Face à ameaça napoleónica que se aproximava da, ainda, capital do Reino vivia-se em Lisboa um frenesim que resultava do medo e da ansiedade que antecipavam segundo uns a fuga, segundo outros uma viagem estrategicamente planeada, ou pelo menos já defendida por ilustres portugueses como foi o caso do Padre António Vieira, mas também de uma figura incontornável deste período, Rodrigo de Sousa Coutinho que “condicionava a salvação da monarquia à ascensão do Brasil a uma posição central no Império lusitano.”[1].
Apesar do alto grau de interesse que configuram quer os meandros diplomáticos anteriores às invasões napoleónicas, quer mesmo as invasões e as suas consequências no pedaço europeu do Reino de Portugal, este trabalho focar-se-á nas consequências que esta viagem da coroa trouxe para o Brasil colonial, partindo da premissa da originalidade deste acontecimento: a transferência inter-oceânica de um Estado para preservar um regime e uma dinastia.
Em Janeiro de 1808 o Estado Português instala-se no Brasil, isto é, todo o aparelho, instituições, funcionários, arquivos, mas também, práticas e costumes inerentes, enfim, o conjunto de instrumentos e conhecimentos que permitissem “sustentar e dar continuidade à dinastia e aos negócios do governo de Portugal”[2].
Depois de 54 dias no mar, é no dia 28 de Janeiro que a embarcação que transportava o rei D. João VI e os seus filhos atraca em Salvador da Bahia, sendo que um mês depois chegam finalmente ao Rio de Janeiro.
É aqui que se inicia o que Boris Fausto apelida de reviravolta nas relações entre a metrópole e a colónia”[3]. Se bem que esta mudança já se vinha manifestando através por exemplo, da abdicação das residências de altos funcionários da Coroa em favor do Rei e de elementos da Corte.
No entanto, e como foi referido, as alterações mais profundas começam aquando da chegada da família real ao Brasil.

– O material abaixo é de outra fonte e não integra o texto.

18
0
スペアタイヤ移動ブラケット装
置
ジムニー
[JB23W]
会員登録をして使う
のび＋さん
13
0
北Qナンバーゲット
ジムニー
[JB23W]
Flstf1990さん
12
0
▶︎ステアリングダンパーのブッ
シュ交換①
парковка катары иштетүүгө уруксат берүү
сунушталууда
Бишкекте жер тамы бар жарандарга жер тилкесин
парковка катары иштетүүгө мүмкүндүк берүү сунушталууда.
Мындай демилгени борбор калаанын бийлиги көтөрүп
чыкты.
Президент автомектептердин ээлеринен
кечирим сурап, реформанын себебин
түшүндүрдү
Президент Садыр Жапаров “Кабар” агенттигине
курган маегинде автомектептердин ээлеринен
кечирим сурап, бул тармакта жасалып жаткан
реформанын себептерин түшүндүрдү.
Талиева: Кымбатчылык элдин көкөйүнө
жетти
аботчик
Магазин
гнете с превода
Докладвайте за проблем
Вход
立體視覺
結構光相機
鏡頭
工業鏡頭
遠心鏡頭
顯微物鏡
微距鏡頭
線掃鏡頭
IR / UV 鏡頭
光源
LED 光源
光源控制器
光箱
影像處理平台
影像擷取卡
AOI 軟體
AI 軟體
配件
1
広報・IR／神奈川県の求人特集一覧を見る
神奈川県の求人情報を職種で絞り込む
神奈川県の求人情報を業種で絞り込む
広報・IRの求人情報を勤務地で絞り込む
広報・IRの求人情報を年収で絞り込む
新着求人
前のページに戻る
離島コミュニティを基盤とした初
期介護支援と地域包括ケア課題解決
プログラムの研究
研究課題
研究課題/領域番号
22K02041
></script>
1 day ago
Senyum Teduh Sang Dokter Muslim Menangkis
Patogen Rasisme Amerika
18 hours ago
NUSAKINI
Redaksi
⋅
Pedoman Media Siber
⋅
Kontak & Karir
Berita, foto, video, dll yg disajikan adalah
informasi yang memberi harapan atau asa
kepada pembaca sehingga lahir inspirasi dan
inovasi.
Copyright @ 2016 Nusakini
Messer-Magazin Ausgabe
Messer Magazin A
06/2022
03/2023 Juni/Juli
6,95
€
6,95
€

Um exemplo que parece agora pouco importante como o facto de se ter levado para o Brasil uma máquina impressora foi um facto extremamente relevante que exemplifica o atraso que se vivia na colónia.
Importa, antes de mais, caracterizar o Brasil antes do momento da chegada da coroa.
Ao nível da sua geografia o Brasil era apenas um pedaço de terra ao longo do litoral do continente sul-americano, isto porque era aí que incidiam as principais actividades, mas também as atenções do colono. Aliás, o interior do Brasil estava pouco ou mal representado nos mapas.
Assim, a ida da Corte para o Brasil foi um marco no que concerne a (re)descoberta geográfica do território.
Administrativamente este território era uma das colónias portuguesas no “Novo Mundo” que dependia da coroa, representada localmente por vice-reis e governadores, sendo que à época da chegada da corte era Dom Marcos de Noronha e Brito, Conde do Arcos, o Vice-Rei do Brasil. Importando ainda ressalvar o papel das Câmaras Municipais, com sede nas vilas e nas cidades.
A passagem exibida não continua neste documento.